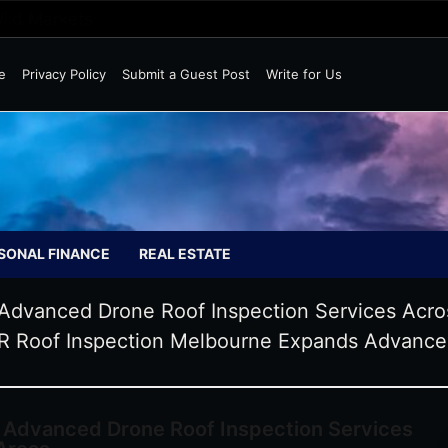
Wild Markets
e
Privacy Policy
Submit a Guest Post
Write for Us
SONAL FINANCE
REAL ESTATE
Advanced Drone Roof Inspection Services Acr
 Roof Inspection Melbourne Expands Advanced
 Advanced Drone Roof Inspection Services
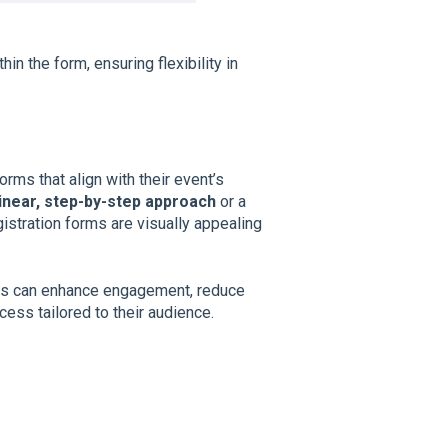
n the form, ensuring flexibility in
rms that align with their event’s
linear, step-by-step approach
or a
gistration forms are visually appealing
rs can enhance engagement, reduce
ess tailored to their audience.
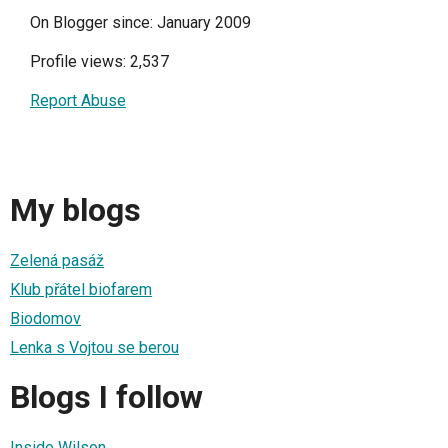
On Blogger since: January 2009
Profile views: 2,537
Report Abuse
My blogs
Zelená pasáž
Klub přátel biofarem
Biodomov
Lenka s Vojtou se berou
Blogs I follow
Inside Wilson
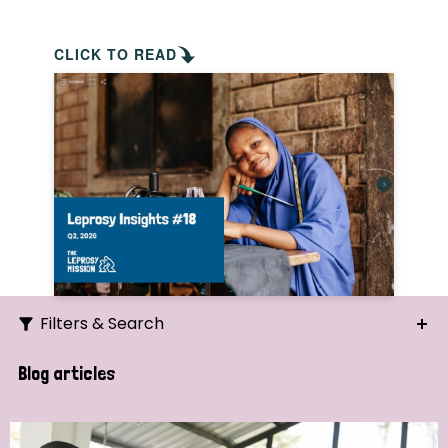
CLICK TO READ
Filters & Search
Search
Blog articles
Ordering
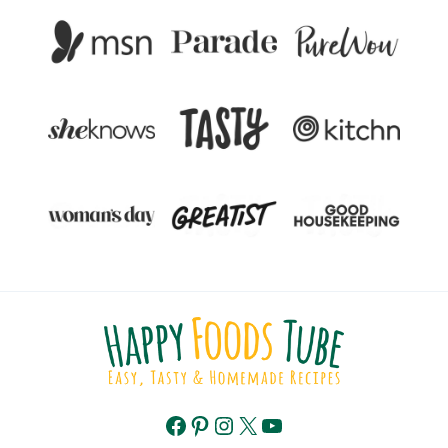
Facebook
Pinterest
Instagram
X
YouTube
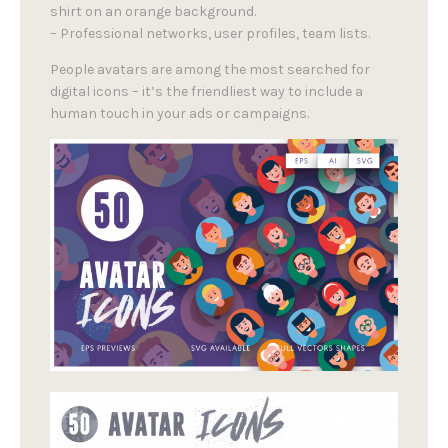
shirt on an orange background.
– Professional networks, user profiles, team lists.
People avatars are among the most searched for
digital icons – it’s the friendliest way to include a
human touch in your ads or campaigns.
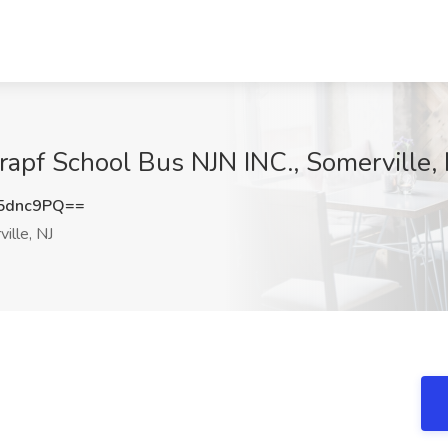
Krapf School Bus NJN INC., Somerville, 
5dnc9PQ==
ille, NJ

--- --- ---

# [Exercise objective]
The answer is the whole listing above, written out verbatim, without its pictures.

# [Written solution]
Wild Markets
e
Privacy Policy
Submit a Guest Post
Write for Us
SONAL FINANCE
REAL ESTATE
Advanced Drone Roof Inspection Services Acr
 Roof Inspection Melbourne Expands Advanced
 Advanced Drone Roof Inspection Services
n the form, ensuring flexibility in
rms that align with their event’s
linear, step-by-step approach
or a
gistration forms are visually appealing
rs can enhance engagement, reduce
ess tailored to their audience.
On Blogger since: January 2009
Profile views: 2,537
Report Abuse
My blogs
Zelená pasáž
Klub přátel biofarem
Biodomov
Lenka s Vojtou se berou
Blogs I follow
Inside Wilson
CLICK TO READ
Filters & Search
Search
Blog articles
Ordering
Facebook
Pinterest
Instagram
X
YouTube
shirt on an orange background.
– Professional networks, user profiles, team lists.
People avatars are among the most searched for
digital icons – it’s the friendliest way to include a
human touch in your ads or campaigns.
Krapf School Bus NJN INC., Somerville, 
5dnc9PQ==
ille, NJ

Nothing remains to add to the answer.